From then until 1929, Hebron was the site of a small Jewish community. Throughout the Ottoman Empire rule, (1517-1917), groups of Jews from other parts of the Holy Land, and exiles from Spain and other parts of the diaspora and settled there. Hebron at this time became a center of Jewish learning. In 1540 Rabbi Malkiel Ashkenazi bought a courtyard and established the Abraham Avinu Synagogue. In 1807, the Jewish community purchased a 5-dunam plot upon which the city's wholesale market stands today. Then, in 1929, Arabs rioters killed 67 Jews and wounded 60, and Jewish homes and synagogues were ransacked. Two years later, 35 families moved back into the ruins of the Jewish quarter, but after further riots, the British Government decided to move all Jews out of Hebron "to prevent another massacre".

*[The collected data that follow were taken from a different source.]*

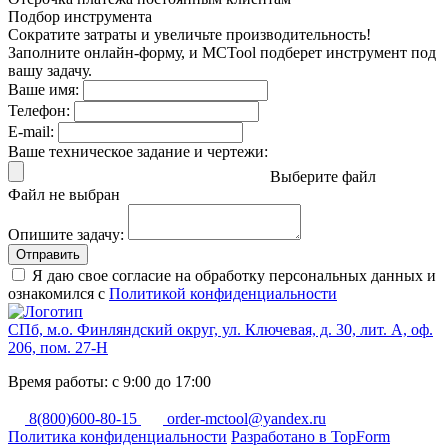
Подбор инструмента
Сократите затраты и увеличьте производительность!
Заполните онлайн-форму, и MCTool подберет инструмент под
вашу задачу.
Ваше имя:
Телефон:
E-mail:
Ваше техническое задание и чертежи:
Выберите файл
Файл не выбран
Опишите задачу:
Отправить
Я даю свое согласие на обработку персональных данных и
ознакомился с
Политикой конфиденциальности
СПб, м.о. Финляндский округ, ул. Ключевая, д. 30, лит. А, оф.
206, пом. 27-Н
Время работы: с 9:00 до 17:00
8(800)600-80-15
order-mctool@yandex.ru
Политика конфиденциальности
Разработано в TopForm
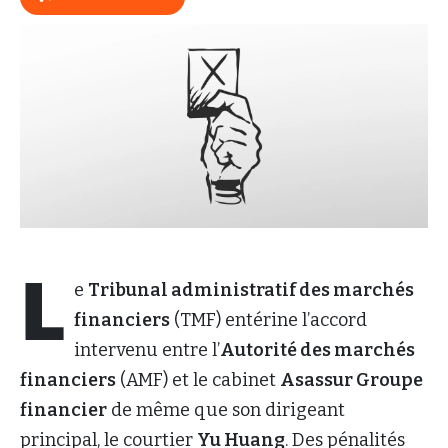
L
e
Tribunal administratif des marchés
financiers
(TMF) entérine l’accord
intervenu entre l’
Autorité des marchés
financiers
(AMF) et le cabinet
Asassur Groupe
financier
de même que son dirigeant
principal, le courtier
Yu Huang
. Des pénalités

From 1948 until 1967, Hebron was under the rule of the "moderate" Arab Kingdom of Jordan. During this time period, the Jewish Quarter was destroyed, Jewish cemeteries were desecrated, 58 synagogues were destroyed and an animal pen was built on the ruins of the Abraham Avinu Synagogue. Jews were not permitted to visit the holy site of the Cave of Machpelah at all. That situation ended with the Israeli conquest of Hebron in the June 1967 Six-Day War. Thereafter, Jews returned to start the settlements of Kiryat Arba and Hebron. Such people are referred to by the United States State Department as "obstacles to peace."
Because of its long veneration as a Jewish holy site, Hebron, the City of the Patriarchs, is regarded by Jewish tradition as one of the four holy cities of the Land of Israel, the others being Yerushalayim (Jerusalem), always first and foremost in the Jewish heart, Tiberias and Tzfat (Safed).
It should be noted, however, that Palestinian Arab historians deny that any of the above thoroughly documented Jewish connections to Hebron have any semblance in reality.